Cilegon, CNO – Rendahnya literasi masyarakat menjadi salah satu pemicu terjadinya stuting. Padahal sumber bacaan saat ini sangat mudah didapat baik dari buku maupun sumber lain seperti website.
Guna menambah sumber bacaan bagi masyarakat, Dinas Perpustakaan dan Kerasipan Kota Cilegon juga telah menyediakan ruang pojok baca di beberapa instansi pemerintah seperti kelurahan, kecamatan dan juga tempat umum seperti Mal Pelayanan Publik (MPP).
“Tinggal masyarakatnya saja mau membaca atau tidak sebab terjadinya stunting ini menurut saya dikarenakan kurangnya literasi di kalangan masyarakat,” kata Kepala Dinas Perpustakaan dan Kearsipan (DPK) Kota Cilegon, Ismatullah Syihabudin.
Oleh karena itu, Ismat mengingatkan dan mendorong orangtua untuk meningkatkan literasi mengenai gizi dan tumbuh kembang anak untuk mencegah stunting. Bahkan bagi umat Islam, perintah membaca sudah disampaikan sejak 14 abad silam melalui firman Allah SWT dalam Alquran surat Al-Alaq.
“Kita diingatkan sebagai orang Islam untuk “Iqro” yang berarti membaca. Banyak hal yang perlu kita ketahui kalau bicara literasi stunting seperti pengetahuan soal gizi sejak ibu hamil sampai anak-anak dibesarkan,” ujarnya.
Mantan Kepala Dinas Pendidikan Kota Cilegon ini juga mengatakan, banyak ragam bacaan yang beredar dan dikenal oleh masyarakat. Mulai dari literasi keuangan, digital, literasi gizi dan lain-lain.
“Kalau kita mau belajar dari ayam, lihatlah bagaimana induk ayam mengurus anaknya yang berjumlah 10-12 anak. Induknya tidak pernah makan duluan. Sesekali dia memang mematok makanan tapi dia selalu mendahulukan anak-anaknya. Kalau anak sudah kenyang baru dia makan. Itu salah satu contoh bahwa dari hewan pun kita mendapatkan gambaran pelajaran,” tuturnya.

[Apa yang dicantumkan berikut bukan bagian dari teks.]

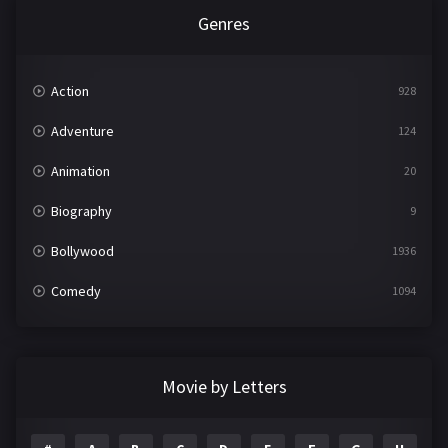
Genres
Action
928
Adventure
124
Animation
20
Biography
9
Bollywood
1936
Comedy
1094
Crime
497
Documentary
22
Movie by Letters
Drama
2098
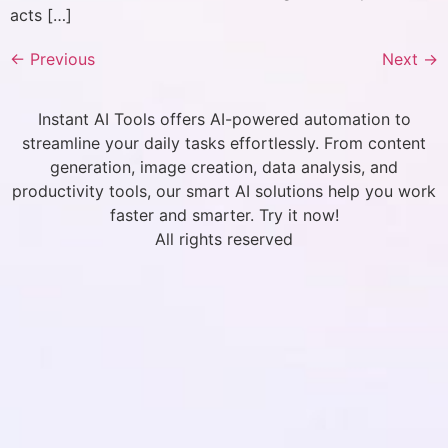
acts […]
←
Previous
Next
→
Instant AI Tools offers AI-powered automation to
streamline your daily tasks effortlessly. From content
generation, image creation, data analysis, and
productivity tools, our smart AI solutions help you work
faster and smarter. Try it now!
All rights reserved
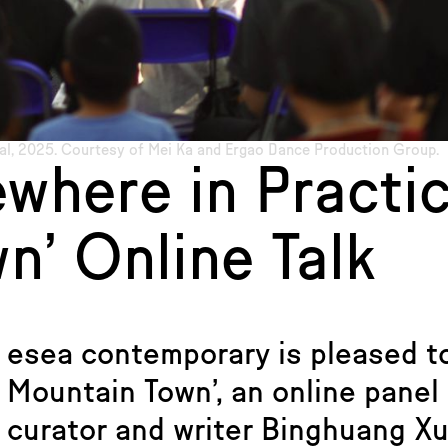
al, 2025. Courtesy of Mei Ka and Ergao Dance Production Group.
ewhere in Practic
n’ Online Talk
esea contemporary is pleased to
Mountain Town’, an online panel
curator and writer Binghuang Xu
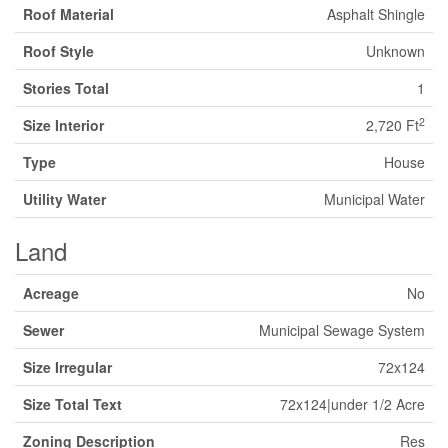
Roof Material
Asphalt Shingle
Roof Style
Unknown
Stories Total
1
2
Size Interior
2,720 Ft
Type
House
Utility Water
Municipal Water
Land
Acreage
No
Sewer
Municipal Sewage System
Size Irregular
72x124
Size Total Text
72x124|under 1/2 Acre
Zoning Description
Res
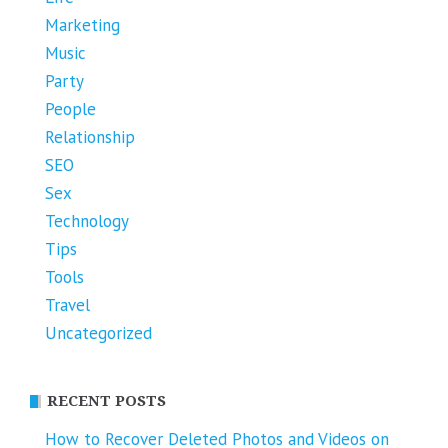
Marketing
Music
Party
People
Relationship
SEO
Sex
Technology
Tips
Tools
Travel
Uncategorized
RECENT POSTS
How to Recover Deleted Photos and Videos on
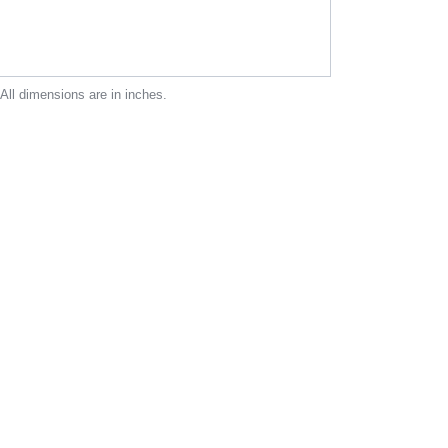
 All dimensions are in inches.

Ismatullah mengamati, kondisi orang tua anak dengan stunting di Kota Cilegon terutama ibunya terlihat sehat. Sehingga ia punya pemikiran, kemungkinan orang tuanya mementingkan asupan untuk dirinya dibanding anak-anaknya.
“Inilah gaya hidup orang Cilegon yang mesti menjadi referensi bahwa ibu-ibu kita kurang mendahulukan asupan makan anaknya tapi sering memenuhi kebutuhan hidup yang lain seperti pakaian, jalan-jalan ke mal dan minimarket,” ujarnya.
Bahkan lebih parahnya, menurut Ismat, tidak semua kaum perempuan sekarang mau memberikan air susu ibu (ASI) kepada bayinya karena alasan sibuk bekerja di kantoran.
“Padahal minimal dua tahun wajib. Kalau saya dulu waktu kecil suka makan telur yang saya ambil dari kandang belakang rumah. Tapi sekarang sudah tidak ada orang yang memelihara ayam di rumah,” ujarnya.